# Summary of S4-260185: Call Flow for Split Inferencing Loop

## Document Metadata
- **Source:** Interdigital Finland Oy
- **Meeting:** TSG-SA4 Meeting #135, Goa, India (9-13 February 2026)
- **Work Item:** AIML_IMS-MED
- **Type:** Change Request / Text Proposal

## Main Technical Contribution

This contribution proposes a call flow for **split inferencing** operations between the UE and DCAS (Data Collection and Analytics Server), building upon previous work in TR 26.927 and earlier contributions.

### Split Inferencing Architecture

The proposed call flow describes a collaborative inference execution model where:
- The UE and DCAS jointly execute an inference task
- The inference workload is split between the two entities
- Intermediate inference results are exchanged over the user plane
- Communication is facilitated through the MF (Media Function)

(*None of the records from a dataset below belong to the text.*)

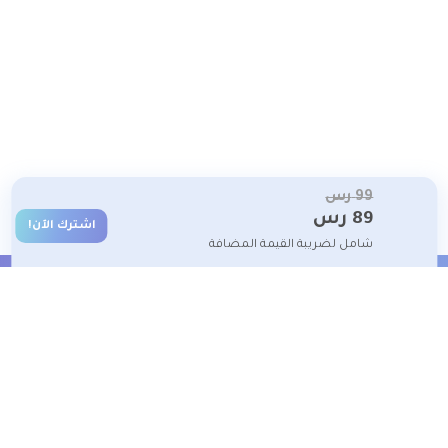
99
رس
89
رس
اشترك الآن!
شامل لضريبة القيمة المضافة
الشروط والأحكام
تعلم معنا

### Proposed Call Flow Steps

The text proposal adds the following procedural steps:

1. **Configuration Phase**
   - UE and DCAS (via MF) configure intermediate data format parameters over ADC (Application Data Collection)
   - Parameters include tensor characteristics and compression profile identifiers

2. **UE-Side Processing**
   - UE captures input media data
   - UE executes its inference subtask using the selected UE submodel
   - UE generates intermediate data for continuation at DCAS

3. **Data Exchange**
   - UE transmits intermediate data to DCAS (via MF) according to configured format

4. **DCAS-Side Processing**
   - DCAS executes its inference task on received intermediate data
   - DCAS uses selected Remote submodel
   - DCAS generates processed media data based on inference results

5. **Result Delivery**
   - DCAS transmits processed media data to UE (via MF)
   - UE renders the final processed media data

## Technical Significance

This proposal enables **distributed AI/ML inference** for media processing, allowing workload distribution between device and network based on computational capabilities, latency requirements, and network conditions. The standardization of intermediate data format parameters ensures interoperability in split inference scenarios.